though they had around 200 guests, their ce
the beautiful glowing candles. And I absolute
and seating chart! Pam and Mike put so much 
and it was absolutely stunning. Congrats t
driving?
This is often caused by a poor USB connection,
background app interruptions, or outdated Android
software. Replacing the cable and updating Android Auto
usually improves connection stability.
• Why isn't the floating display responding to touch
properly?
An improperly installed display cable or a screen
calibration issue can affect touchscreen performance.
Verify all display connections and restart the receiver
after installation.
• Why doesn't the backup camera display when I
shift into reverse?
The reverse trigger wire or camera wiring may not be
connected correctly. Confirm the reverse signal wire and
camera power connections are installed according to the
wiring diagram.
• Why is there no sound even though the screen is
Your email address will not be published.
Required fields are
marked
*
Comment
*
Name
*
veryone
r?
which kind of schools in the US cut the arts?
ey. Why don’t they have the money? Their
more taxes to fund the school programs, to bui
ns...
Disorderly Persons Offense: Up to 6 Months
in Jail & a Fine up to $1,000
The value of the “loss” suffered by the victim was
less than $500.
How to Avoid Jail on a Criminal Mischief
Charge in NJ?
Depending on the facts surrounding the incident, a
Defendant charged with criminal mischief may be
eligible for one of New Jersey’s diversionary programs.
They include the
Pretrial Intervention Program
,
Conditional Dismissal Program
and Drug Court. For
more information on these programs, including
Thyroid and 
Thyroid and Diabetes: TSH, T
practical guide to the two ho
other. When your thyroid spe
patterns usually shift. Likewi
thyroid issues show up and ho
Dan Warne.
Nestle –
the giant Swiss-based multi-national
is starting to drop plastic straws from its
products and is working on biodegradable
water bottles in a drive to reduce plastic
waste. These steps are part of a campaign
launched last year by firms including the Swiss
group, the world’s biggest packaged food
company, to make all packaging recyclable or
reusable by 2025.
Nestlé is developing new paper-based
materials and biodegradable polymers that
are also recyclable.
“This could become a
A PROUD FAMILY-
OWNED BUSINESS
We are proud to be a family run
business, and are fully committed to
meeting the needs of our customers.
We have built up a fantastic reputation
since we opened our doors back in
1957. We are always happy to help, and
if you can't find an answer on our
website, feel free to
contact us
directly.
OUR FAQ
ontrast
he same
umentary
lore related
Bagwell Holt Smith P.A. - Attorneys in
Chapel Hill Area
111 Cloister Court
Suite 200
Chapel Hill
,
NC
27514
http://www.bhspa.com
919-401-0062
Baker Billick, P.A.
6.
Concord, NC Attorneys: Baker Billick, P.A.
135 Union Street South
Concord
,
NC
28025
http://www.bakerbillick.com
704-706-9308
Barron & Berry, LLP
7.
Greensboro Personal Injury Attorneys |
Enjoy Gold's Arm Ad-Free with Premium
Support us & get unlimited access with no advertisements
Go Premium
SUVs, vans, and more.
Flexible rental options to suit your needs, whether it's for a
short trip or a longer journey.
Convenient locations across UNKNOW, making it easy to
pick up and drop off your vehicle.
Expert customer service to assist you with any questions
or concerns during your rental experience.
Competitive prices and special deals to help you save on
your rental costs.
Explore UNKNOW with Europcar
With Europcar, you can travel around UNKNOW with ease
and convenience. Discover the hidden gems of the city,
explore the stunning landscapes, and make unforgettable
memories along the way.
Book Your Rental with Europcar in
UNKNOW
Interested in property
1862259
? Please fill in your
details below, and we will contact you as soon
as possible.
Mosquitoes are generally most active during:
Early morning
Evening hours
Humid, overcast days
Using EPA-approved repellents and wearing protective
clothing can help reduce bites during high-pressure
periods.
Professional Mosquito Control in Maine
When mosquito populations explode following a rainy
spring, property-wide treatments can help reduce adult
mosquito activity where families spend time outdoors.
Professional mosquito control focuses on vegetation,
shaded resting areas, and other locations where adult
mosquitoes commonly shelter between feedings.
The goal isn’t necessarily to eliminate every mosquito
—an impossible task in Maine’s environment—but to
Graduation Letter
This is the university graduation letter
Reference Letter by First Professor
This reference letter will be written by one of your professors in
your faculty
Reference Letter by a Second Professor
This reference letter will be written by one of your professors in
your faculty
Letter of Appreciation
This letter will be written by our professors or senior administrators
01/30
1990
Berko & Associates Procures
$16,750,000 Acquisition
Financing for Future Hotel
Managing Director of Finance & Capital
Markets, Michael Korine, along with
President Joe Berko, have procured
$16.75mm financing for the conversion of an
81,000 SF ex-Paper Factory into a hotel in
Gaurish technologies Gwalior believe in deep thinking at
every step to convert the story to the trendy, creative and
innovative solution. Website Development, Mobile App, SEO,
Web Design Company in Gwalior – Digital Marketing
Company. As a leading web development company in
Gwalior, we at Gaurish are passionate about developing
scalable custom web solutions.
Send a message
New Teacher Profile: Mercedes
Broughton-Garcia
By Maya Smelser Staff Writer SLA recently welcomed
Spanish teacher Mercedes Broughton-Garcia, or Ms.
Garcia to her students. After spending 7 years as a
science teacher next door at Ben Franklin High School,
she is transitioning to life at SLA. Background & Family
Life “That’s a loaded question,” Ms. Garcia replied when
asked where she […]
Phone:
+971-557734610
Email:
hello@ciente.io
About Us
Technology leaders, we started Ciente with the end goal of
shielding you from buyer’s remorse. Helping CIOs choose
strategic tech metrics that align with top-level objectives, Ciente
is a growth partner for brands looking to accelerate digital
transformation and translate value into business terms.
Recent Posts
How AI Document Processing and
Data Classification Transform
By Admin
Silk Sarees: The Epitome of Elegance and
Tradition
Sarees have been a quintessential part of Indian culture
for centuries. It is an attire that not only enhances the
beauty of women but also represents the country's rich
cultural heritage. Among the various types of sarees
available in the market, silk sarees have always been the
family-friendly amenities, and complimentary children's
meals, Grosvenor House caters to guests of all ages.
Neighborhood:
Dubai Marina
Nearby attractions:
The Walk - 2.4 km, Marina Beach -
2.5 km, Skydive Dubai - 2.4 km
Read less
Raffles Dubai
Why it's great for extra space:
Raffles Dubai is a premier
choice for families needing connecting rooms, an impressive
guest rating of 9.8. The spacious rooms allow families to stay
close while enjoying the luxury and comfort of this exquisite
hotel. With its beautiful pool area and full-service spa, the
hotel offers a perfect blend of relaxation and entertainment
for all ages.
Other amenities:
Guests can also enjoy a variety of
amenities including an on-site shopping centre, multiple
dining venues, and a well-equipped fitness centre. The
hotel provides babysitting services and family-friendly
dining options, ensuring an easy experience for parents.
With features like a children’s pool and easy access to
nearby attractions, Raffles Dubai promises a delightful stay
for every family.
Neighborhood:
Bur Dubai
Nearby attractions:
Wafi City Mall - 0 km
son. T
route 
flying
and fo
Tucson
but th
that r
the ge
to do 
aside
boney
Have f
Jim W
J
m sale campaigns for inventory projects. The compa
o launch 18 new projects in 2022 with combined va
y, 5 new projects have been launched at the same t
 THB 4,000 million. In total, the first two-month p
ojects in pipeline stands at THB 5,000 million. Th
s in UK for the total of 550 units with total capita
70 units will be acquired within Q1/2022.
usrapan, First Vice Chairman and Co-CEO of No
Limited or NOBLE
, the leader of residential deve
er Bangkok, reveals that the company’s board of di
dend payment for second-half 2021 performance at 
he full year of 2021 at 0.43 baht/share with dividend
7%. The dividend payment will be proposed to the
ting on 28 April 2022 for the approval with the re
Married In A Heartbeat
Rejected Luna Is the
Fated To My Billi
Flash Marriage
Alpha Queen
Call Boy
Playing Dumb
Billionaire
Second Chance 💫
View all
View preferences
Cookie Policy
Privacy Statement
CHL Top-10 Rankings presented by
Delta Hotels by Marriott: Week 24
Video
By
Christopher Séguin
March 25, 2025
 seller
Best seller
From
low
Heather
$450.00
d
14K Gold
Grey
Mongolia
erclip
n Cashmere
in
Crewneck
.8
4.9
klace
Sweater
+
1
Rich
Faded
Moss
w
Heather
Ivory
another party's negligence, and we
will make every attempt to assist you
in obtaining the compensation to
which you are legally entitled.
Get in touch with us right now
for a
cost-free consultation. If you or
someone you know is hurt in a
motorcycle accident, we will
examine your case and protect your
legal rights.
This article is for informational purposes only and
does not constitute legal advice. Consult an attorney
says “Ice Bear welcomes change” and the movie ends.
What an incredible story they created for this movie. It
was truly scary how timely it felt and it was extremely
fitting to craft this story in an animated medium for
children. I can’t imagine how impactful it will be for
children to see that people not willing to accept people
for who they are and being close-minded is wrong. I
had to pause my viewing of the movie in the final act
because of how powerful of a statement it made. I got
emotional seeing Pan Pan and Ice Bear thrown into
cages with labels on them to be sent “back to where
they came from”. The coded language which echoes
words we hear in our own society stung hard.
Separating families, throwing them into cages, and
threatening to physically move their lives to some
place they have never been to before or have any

+ + + +

■ Task objective ■
Keep both end lines and retype everything in the records above from the line containing "70 units will be acquired within Q1/2022." through the line containing "7%. The dividend", exactly, with nothing else.

■ Solution to this problem ■
70 units will be acquired within Q1/2022.
usrapan, First Vice Chairman and Co-CEO of No
Limited or NOBLE
, the leader of residential deve
er Bangkok, reveals that the company’s board of di
dend payment for second-half 2021 performance at 
he full year of 2021 at 0.43 baht/share with dividend
7%. The dividend payment will be proposed to the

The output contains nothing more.